Le jour des funérailles arriva, la ville de Milan y assista tout entière; le corps fut porté par les Capucins et la cérémonie fut présidée par le cardinal Sfrondate, évêque de Crémone, qui monta plus tard sur la chaire de Saint-Pierre, sous le nom de Grégoire XIV. Les évêques d'Alexandrie, de Vigevano et de Castro l'assistaient, Derrière le cercueil, représentant la famille, on voyait l'abbé Frédéric Borromée, son frère René, le comte d'Alta Emps et son fils. Le convoi funèbre sortait à peine du palais archiépiscopal qu'une pluie fine et serrée commença à tomber; elle ne ralentit en rien l'ardeur de la foule, ni ne diminua son intensité. On n'entendait que des gémissements et des louanges. Tous rendaient hommage à sa vertu. Les mauvais eux-mêmes, dit un témoin, ne pouvaient s'empêcher d'en faire l'éloge. Ils ajoutaient, il est vrai, comme pour se pardonner à eux-mêmes ces louanges, que leur arrachait la force de la vérité, qu'il était trop sévère pour les coupables et trop absolu pour l'observation des lois, au point de vouloir prohiber les bals, les mauvaises moeurs et autres choses de ce genre. C'était un nouvel éloge ajouté à tous ceux que le peuple chrétien publiait avec amour.


Le même témoin déclare que le portrait du cardinal fut alors vendu par centaines de mille; on le trouvait dans toutes les maisons, dans toutes les boutiques, à côté des images des saints. On fit ses statuettes en bronze, en cire, on fit frapper des médailles pour les porter au cou. Cette voix du peuple, cette canonisation, en quelque sorte spontanée et universelle, c'était bien la voix de Dieu. Cet amour, cette confiance du peuple crûrent et se développèrent chaque jour, avec une telle force et une si grande puissance, qu'on l'invoquait déjà, qu'on le priait publiquement, avant même que les papes aient autorisé son culte.

La cérémonie religieuse des obsèques terminée, on ne put ensevelir le saint à l'endroit qu'il avait désigné lui-même pour son tombeau. La cathédrale était remplie d'une foule, se renouvelant sans cesse et avide de contempler les traits du saint pontife; on transporta le corps dans la chapelle des Médicis, protégée par de fortes grilles et il y demeura jusqu'à dix heures du soir.

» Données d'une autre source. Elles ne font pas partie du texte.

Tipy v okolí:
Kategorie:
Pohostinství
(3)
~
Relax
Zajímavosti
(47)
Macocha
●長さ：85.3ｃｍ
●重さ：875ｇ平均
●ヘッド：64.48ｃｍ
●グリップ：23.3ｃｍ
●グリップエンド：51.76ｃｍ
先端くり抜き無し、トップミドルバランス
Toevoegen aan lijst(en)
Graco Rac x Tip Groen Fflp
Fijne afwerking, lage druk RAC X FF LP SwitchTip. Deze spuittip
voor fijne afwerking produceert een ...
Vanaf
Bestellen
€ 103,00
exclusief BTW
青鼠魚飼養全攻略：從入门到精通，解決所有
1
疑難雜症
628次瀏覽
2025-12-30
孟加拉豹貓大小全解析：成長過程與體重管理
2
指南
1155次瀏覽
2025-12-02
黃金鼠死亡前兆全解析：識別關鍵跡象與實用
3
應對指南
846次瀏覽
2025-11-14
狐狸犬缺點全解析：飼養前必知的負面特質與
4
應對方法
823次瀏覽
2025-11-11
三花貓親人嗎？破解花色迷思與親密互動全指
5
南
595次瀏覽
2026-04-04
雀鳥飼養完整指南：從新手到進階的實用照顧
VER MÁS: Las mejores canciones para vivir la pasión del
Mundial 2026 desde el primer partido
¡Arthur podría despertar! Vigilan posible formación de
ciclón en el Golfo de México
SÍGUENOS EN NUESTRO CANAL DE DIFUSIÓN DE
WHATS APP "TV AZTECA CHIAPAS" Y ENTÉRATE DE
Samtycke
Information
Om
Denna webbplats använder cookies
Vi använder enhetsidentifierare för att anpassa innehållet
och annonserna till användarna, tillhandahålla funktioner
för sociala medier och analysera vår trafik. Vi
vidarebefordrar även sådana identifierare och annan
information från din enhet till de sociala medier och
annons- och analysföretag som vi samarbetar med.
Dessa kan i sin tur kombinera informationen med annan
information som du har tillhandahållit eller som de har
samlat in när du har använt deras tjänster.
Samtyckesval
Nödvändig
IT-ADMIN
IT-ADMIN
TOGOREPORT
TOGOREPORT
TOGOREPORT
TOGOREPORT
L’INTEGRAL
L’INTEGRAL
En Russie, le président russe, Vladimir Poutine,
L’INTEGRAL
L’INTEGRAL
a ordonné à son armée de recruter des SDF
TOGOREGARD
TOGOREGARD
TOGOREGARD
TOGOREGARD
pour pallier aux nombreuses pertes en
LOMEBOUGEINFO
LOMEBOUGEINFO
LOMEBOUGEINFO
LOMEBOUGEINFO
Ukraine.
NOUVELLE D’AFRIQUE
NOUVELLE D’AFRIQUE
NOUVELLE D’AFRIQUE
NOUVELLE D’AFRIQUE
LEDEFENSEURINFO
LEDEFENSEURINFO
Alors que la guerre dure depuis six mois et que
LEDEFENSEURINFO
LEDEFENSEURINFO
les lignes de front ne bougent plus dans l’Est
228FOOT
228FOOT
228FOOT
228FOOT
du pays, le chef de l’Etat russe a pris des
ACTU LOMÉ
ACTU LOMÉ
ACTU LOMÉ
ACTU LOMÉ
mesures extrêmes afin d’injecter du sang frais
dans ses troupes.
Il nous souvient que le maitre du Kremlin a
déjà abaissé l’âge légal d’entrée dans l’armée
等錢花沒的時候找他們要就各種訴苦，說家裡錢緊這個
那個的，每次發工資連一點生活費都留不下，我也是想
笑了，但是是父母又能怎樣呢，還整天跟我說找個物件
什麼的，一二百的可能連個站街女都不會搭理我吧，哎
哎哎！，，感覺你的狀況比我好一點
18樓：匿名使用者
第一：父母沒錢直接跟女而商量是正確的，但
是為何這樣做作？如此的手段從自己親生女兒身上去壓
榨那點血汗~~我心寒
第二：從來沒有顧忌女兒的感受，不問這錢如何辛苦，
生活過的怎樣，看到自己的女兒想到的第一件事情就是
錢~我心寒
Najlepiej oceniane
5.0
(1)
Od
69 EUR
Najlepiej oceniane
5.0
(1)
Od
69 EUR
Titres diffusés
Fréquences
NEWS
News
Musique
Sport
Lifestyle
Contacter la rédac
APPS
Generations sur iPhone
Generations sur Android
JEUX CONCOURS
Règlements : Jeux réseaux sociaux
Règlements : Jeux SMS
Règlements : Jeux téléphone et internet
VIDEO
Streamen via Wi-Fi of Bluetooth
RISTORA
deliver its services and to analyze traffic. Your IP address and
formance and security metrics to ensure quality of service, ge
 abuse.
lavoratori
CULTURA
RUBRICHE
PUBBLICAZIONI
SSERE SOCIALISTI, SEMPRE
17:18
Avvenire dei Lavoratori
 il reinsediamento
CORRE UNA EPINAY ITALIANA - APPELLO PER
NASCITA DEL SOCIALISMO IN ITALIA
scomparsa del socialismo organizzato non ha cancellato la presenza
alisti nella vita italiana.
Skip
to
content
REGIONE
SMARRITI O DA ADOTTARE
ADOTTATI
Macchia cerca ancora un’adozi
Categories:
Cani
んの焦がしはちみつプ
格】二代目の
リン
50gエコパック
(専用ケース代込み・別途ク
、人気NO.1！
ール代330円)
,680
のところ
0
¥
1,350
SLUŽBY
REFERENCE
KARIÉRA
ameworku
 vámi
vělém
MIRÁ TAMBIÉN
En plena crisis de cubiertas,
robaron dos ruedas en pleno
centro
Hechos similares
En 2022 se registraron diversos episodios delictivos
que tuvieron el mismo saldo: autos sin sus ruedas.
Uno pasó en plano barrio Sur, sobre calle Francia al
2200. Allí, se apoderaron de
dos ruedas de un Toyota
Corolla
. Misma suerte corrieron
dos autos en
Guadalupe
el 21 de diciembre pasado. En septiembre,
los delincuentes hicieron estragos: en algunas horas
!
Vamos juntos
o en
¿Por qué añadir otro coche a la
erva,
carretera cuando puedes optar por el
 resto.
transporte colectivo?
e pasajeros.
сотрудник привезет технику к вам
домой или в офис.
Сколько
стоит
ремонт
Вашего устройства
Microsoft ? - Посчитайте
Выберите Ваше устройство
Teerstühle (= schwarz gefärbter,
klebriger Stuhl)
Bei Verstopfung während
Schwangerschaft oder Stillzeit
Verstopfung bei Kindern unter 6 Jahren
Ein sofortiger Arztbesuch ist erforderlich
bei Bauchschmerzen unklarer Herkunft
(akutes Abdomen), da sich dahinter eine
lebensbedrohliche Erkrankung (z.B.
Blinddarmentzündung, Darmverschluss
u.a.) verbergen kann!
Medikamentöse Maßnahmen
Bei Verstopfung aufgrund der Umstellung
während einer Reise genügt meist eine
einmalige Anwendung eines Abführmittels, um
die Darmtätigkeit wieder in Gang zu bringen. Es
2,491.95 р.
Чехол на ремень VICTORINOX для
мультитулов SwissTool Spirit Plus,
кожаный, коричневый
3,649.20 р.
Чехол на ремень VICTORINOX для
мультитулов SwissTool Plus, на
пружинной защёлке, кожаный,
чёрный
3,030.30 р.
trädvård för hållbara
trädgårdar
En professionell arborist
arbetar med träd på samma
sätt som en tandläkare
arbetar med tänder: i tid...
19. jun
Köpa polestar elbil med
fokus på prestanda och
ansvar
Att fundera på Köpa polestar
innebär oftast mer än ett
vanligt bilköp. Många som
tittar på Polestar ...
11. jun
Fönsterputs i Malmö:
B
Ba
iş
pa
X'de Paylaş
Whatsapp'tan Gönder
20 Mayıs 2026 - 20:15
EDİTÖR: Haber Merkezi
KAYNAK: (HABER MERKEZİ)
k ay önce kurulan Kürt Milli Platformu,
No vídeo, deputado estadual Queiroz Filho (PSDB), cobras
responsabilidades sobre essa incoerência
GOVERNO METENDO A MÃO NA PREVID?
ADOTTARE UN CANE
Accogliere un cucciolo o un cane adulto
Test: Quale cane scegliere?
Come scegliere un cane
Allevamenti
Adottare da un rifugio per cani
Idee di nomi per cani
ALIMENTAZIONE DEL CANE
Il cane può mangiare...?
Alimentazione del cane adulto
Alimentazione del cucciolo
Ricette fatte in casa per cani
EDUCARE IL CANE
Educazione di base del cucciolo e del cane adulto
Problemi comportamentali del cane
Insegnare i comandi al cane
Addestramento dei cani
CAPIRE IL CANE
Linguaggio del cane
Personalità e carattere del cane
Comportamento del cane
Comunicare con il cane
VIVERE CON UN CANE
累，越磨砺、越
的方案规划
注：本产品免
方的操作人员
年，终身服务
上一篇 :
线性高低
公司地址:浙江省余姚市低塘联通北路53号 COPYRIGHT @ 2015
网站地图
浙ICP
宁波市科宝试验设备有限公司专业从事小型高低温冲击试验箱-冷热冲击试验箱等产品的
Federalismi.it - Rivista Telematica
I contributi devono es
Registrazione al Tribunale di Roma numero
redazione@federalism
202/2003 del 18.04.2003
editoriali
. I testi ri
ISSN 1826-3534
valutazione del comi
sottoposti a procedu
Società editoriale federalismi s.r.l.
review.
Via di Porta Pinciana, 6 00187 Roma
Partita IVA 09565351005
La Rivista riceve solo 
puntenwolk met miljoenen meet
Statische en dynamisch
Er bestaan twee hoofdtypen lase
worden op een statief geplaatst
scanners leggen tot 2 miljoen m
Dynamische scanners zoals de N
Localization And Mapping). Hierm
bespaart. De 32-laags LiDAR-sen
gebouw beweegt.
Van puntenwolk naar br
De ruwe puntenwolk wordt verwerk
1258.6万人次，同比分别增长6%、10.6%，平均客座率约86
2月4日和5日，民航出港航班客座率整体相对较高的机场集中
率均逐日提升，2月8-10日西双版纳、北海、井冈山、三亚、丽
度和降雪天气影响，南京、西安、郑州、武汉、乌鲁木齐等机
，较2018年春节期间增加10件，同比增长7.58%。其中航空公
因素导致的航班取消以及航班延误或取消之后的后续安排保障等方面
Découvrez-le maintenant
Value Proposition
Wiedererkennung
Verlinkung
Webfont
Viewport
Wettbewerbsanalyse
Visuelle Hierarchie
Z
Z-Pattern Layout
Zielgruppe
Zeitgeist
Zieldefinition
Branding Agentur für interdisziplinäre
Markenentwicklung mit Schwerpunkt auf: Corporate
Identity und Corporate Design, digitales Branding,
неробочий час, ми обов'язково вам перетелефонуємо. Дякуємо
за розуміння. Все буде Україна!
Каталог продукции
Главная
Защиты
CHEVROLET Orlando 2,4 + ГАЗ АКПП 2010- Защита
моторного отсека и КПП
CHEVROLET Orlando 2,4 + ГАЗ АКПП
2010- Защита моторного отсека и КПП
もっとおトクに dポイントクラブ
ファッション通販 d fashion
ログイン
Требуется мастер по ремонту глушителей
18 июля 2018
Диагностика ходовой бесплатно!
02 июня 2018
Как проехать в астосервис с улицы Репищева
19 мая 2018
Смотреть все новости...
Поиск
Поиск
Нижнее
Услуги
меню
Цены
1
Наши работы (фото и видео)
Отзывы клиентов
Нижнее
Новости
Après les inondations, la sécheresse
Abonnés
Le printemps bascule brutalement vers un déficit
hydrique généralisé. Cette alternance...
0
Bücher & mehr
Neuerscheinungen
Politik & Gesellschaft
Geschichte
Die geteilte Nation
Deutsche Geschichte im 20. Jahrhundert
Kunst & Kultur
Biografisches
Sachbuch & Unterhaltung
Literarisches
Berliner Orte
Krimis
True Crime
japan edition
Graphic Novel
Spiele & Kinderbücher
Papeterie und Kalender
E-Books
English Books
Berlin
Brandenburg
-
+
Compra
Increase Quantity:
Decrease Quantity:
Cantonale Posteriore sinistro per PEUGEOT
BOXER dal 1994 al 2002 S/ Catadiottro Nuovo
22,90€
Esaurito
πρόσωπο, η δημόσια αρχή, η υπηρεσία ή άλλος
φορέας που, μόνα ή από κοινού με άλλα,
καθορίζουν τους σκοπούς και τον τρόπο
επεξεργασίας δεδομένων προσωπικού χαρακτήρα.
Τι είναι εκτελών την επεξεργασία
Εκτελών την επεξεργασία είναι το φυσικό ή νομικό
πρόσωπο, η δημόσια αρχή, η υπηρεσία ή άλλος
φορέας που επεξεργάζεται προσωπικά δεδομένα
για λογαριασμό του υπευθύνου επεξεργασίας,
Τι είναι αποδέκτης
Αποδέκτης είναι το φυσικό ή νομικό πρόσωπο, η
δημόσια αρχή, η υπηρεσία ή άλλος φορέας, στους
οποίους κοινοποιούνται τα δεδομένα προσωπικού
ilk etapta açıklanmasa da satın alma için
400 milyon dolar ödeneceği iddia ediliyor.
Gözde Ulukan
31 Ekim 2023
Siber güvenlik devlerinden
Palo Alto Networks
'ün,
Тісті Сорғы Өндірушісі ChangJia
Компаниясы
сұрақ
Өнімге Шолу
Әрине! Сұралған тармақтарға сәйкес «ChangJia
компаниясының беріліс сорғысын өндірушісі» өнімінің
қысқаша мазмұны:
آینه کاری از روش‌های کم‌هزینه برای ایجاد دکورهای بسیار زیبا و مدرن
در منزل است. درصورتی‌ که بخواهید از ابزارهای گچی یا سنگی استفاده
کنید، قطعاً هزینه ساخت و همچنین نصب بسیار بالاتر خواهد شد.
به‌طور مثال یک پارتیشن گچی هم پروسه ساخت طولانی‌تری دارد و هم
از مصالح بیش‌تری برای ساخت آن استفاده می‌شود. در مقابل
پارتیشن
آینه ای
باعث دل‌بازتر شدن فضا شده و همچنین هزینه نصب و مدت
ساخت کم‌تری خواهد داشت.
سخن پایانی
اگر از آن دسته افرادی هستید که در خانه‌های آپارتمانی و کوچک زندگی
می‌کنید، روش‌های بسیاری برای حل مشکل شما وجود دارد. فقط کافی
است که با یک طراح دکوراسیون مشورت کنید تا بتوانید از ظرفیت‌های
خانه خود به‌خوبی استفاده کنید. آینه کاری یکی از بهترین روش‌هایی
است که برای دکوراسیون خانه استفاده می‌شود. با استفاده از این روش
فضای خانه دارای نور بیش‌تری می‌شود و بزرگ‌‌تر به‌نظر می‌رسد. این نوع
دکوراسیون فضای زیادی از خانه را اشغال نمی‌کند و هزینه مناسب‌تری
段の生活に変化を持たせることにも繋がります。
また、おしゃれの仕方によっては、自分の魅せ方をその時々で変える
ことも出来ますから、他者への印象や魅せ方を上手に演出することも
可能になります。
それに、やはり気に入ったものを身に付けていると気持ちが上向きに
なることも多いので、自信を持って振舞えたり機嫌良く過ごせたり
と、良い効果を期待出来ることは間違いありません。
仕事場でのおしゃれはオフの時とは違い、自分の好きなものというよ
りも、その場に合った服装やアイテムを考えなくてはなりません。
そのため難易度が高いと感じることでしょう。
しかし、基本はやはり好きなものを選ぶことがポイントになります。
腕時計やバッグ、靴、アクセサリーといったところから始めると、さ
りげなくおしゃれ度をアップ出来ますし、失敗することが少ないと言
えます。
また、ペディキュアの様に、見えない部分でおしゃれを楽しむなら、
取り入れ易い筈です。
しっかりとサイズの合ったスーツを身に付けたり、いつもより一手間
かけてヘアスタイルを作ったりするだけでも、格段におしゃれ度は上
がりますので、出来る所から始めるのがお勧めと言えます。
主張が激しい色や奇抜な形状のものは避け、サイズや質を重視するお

Le concours du peuple s'étant ralenti, on ferma les portes de la cathédrale, le précieux corps fut placé dans un cercueil de bois, qu'on enferma lui-même dans un coffre de plomb, sur lequel on inscrivit son nom, son âge, le temps de son épiscopat et on le déposa dans le caveau, ouvert au bas même des premiers degrés qui conduisaient dans le choeur. On le ferma par une large plaque de marbre, sur laquelle fut gravée l'inscription suivante composée par le saint cardinal lui-même :

CAROLVS
CARDINALIS TITVLI S. PRAXEDIS
ARCHIEPISCOPVS MEDIOLAN.
FREQVENTIORIBVS CLERI POPVLIQVE
AC DEVOTI FOEMINEI SEXVS
PRECIBVS SE COMMENDATVM CVPIENS
HOC LOCO SIBI MONVMENTVM VIVENS
ELEGIT.


Charles, cardinal du titre de Sainte Praxède, archevêque de Milan, désirant se recommander aux prières fréquentes du clergé, du peuple et des religieuses, a choisi pendant sa vie, ce lieu pour sépulture.